Densus 88 sendiri, sebuah unit antiterorisme elit Indonesia, telah lama menghadapi tuduhan penyiksaan, penahanan sewenang-wenang, dan pembunuhan di luar hukum.
Singapura sebagai Pusat
Mitra yang diduga dimiliki Neosoft AG, SDR Enterprise Pte. Ltd., sendiri adalah perusahaan kecil yang terdaftar di Singapura, didirikan pada 2019 dan secara resmi terdaftar sebagai konsultan TI dengan grosir sekunder peralatan profesional dan ilmiah. Alamatnya di 36 Robinson Road, City House, tercantum dalam dokumen NeoSoft AG. SDR Enterprise Pte. Ltd. dimiliki oleh Suryadi Jakin, seorang warga negara Indonesia yang mengendalikan jaringan luas perusahaan yang memfasilitasi impor peralatan kepolisian Indonesia.
Sebuah uji coba sumber terbuka menunjukkan bahwa SDR Enterprise Pte. Ltd. adalah perantara aktif dalam rantai pasokan peralatan pengawasan yang menghubungkan Singapura dengan unit-unit kepolisian Indonesia.
Pemasokan Alat Pengawasan NeoSoft AG kepada Densus 88 Potensi Timbulkan Pertanyaan Hukum
Seandainya NeoSoft AG memposisikan diri untuk memasok alat pengawasan kepada Densus 88, langkah tersebut tidak hanya akan menimbulkan pertanyaan moral tetapi juga potensi pertanyaan hukum berdasarkan peraturan pengendalian ekspor.
Berdasarkan hukum Swiss, ekspor material perang dan barang-barang penggunaan ganda yang dikontrol dan memerlukan izin pemerintah, dapat ditolak jika terdapat risiko represi internal atau pelanggaran hak asasi manusia yang serius. Sekretariat Negara Swiss untuk Urusan Ekonomi (SECO) memperingatkan bahwa pelanggaran Undang-Undang Pengendalian Barang (GCA) dan Undang-Undang Federal tentang Material Perang (WMA) dapat memicu pertanggungjawaban pidana.

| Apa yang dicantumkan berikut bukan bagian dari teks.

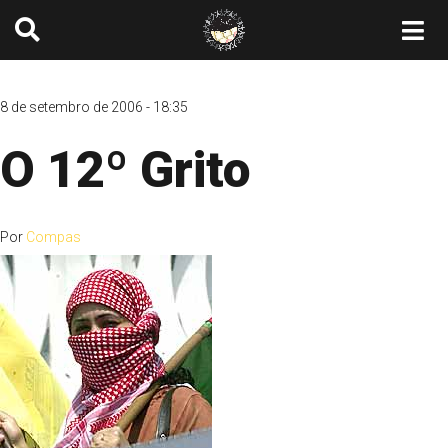
8 de setembro de 2006 - 18:35
O 12º Grito
Por
Compas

Uni Eropa telah melangkah lebih jauh. Peraturan Penggunaan Ganda (2021/821) yang direvisi memperkenalkan klausul "catch-all" berbasis hak asasi manusia untuk ekspor pengawasan siber, yang dirancang untuk memblokir penjualan yang dapat disalahgunakan untuk represi domestik.
Pada saat yang sama, pengawasan yang lemah di luar negeri memungkinkan para penguasa Indonesia memperoleh alat pengawasan yang semakin canggih di dalam negeri. Protes keras yang meletus di seluruh Indonesia pada bulan Agustus atas korupsi dan penyalahgunaan kekuasaan mungkin dapat diredam dengan meriam air dan gas air mata, tetapi perluasan represi digital yang diam-diam inilah yang mengancam untuk membungkam perbedaan pendapat dalam jangka panjang.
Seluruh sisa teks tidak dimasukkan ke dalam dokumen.